Clin Lab. 2026 Jun 1;72(6). doi: 10.7754/Clin.Lab.2025.250732.
ABSTRACT
BACKGROUND: This study aimed to investigate the diagnostic and prognostic value of serum Profilin-1 (PFN-1) levels in patients with acute ischemic stroke. Ischemic stroke is a serious condition requiring rapid diagnosis and reperfusion therapy (particularly mechanical thrombectomy [MT]). However, appropriate patient selection and accurate determination of symptom onset can be challenging. PFN-1, previously shown to be elevated in other vas-cular diseases, was clinically investigated for the first time in ischemic stroke through this study.
METHODS: This prospective observational study included 152 patients with radiologically confirmed AIS and 66 age- and gender-matched healthy controls. Serum PFN-1 levels were measured upon admission. The study assess-ed PFN-1 concentrations across subgroups (large vessel occlusion [LVO] presence, MT performed, symptom duration ≤ 6 hours versus > 6 hours) and conducted ROC analyses to determine predictive performance.
RESULTS: PFN-1 levels were significantly higher in stroke patients than in controls (p < 0.001). Moreover, PFN-1 levels were markedly elevated in patients with LVO compared to those without (p < 0.001), in patients who underwent MT compared to those who did not (p = 0.003), and in patients presenting within 6 hours of symptom onset versus those who presented later (p < 0.001). Receiver operating characteristic analysis indicated that PFN-1 levels, using specific cutoff values, could predict stroke diagnosis, LVO presence, MT requirement, and the 6-hours symptom window.

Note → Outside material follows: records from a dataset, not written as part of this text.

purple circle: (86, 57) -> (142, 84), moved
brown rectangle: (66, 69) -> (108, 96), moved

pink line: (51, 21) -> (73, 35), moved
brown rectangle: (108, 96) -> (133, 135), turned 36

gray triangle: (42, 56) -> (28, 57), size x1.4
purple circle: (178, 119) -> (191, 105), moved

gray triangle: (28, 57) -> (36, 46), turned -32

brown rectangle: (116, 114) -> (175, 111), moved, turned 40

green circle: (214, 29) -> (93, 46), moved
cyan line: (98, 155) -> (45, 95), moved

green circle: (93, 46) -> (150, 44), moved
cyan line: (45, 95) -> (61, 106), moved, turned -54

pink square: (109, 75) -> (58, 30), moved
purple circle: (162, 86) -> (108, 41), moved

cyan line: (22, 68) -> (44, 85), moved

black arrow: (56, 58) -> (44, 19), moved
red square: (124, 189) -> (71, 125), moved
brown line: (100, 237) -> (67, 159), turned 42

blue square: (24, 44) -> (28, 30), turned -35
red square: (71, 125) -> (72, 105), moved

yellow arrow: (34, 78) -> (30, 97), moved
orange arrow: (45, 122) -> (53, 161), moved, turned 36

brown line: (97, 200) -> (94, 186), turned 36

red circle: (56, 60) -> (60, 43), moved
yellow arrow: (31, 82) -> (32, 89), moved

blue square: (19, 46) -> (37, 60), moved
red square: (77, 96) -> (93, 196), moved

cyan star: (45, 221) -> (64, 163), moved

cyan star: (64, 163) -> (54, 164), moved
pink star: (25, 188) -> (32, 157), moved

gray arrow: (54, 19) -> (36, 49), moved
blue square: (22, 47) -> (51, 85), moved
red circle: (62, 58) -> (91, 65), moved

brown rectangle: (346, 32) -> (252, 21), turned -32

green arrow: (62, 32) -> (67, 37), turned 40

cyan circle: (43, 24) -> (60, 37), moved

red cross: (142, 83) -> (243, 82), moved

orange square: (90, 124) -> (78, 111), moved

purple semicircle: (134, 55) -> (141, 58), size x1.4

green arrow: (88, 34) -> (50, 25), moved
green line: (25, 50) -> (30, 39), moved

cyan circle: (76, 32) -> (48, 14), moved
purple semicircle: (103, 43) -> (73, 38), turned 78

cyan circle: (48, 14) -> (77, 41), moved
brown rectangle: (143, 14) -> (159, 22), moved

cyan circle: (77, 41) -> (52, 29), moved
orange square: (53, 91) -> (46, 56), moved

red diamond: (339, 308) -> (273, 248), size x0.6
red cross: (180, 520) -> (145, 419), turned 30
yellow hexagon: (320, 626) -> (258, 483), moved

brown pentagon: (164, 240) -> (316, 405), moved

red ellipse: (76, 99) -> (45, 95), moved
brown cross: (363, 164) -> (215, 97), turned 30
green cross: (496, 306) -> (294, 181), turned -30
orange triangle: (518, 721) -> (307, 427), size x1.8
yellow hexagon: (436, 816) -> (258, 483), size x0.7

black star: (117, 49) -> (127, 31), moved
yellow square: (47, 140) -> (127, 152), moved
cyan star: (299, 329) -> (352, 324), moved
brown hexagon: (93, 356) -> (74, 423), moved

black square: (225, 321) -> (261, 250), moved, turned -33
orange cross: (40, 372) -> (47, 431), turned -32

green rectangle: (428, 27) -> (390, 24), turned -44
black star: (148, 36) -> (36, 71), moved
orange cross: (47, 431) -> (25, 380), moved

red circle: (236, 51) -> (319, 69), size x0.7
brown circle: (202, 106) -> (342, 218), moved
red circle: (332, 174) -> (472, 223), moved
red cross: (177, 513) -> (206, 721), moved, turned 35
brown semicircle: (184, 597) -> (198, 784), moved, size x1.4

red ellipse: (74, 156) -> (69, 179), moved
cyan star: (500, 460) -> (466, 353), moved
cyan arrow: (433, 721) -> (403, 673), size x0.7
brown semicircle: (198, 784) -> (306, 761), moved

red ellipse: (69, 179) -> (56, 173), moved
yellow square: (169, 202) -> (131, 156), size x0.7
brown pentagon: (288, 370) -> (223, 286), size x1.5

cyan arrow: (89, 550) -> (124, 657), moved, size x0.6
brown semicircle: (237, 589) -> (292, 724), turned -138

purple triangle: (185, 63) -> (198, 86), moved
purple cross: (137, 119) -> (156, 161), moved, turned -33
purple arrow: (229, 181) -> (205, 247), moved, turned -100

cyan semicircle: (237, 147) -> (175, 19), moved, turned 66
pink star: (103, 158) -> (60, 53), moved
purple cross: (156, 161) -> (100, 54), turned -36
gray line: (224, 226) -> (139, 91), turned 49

CONCLUSIONS: These findings suggest that PFN-1 is associated with increased thrombus burden. In conclusion, serum PFN-1 is a readily measurable biomarker with potential utility in the emergency management of IS, assisting in diagnosis, identifying LVO and MT candidates, and estimating symptom duration. However, validation through larger, multicenter studies is warranted.